A native of Benton Harbor, Michigan, Ambrose was visiting her sister in Pekin when she met her husband, who was an employee of Commonwealth Edison in the Peoria area. He was transferred to the La Salle Nuclear Power Station and eventually they settled in Marseilles.

“I was a housewife, stay-at-home mom working little jobs here and there,” she said. “One of those jobs was subbing for teacher’s aides at the grade school and being in the library was my favorite room in the building … In 2000, I started working at the library just part time and it went from there.”

In 2011, after attending library director’s boot camp, she took over from Gloria Votava being named the 10th director in the building’s long and storied history.

Ambrose is now part of the Reaching Across Illinois Library System’s “West of 47″ group of directors helping others with advice and planning at its monthly meeting.

One of the things she’s most proud of during her tenure was the reorganization of the contents, done when the carpeting was replaced during the pandemic and everything had to be moved anyway, and making the building – built in 1905 with a $10,000 grant from Andrew Carnegie – more handicapped accessible with a ramp and elevator on its south side.

Her last major act has been helping secure a $125,000 State of Illinois Library grant to help pay for a much-needed tuck pointing of the building’s exterior and roof and gutter repairs. Those could be completed by the end of the calendar year.
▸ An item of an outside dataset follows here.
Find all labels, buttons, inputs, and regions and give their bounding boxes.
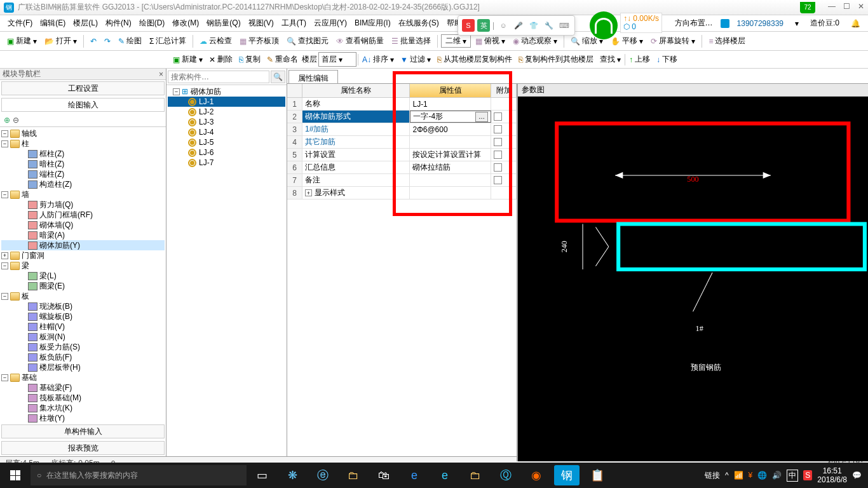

When she’s not spending her newfound free times reading and quilting, Ambrose plans to do some traveling, starting with a visit to her son in Denver this October.

“I have loved working here, that’s what makes this so hard,” Ambrose said. “I will miss the people most, I think, the patrons. I’ve made a lot of friends, and the staff, who I consider friends, too.

“I’ve been thinking about it for a while and kept putting it off, but now, I’m getting tired and it’s time … And I know Heide is going to do a good job.”

Trettenero, who grew up in Big Rock, came the library much the same was as Ambrose, moving into town when her husband transferred for work, becoming a regular visitor with her four children and then seven years ago starting a part time employee when they were back in school.

She realizes that she will be following in her new post a true friend of the people and she hopes to maintain the high standards Ambrose has set.

“Because we live within walking distance, my kids grew up with Jan the last 16 years, two of them she’s known since birth, so I know we will all miss her very much,” Trettenero said. “I’m a little nervous, a little excited too, but Jan’s been a great teacher and we will all miss her dearly.”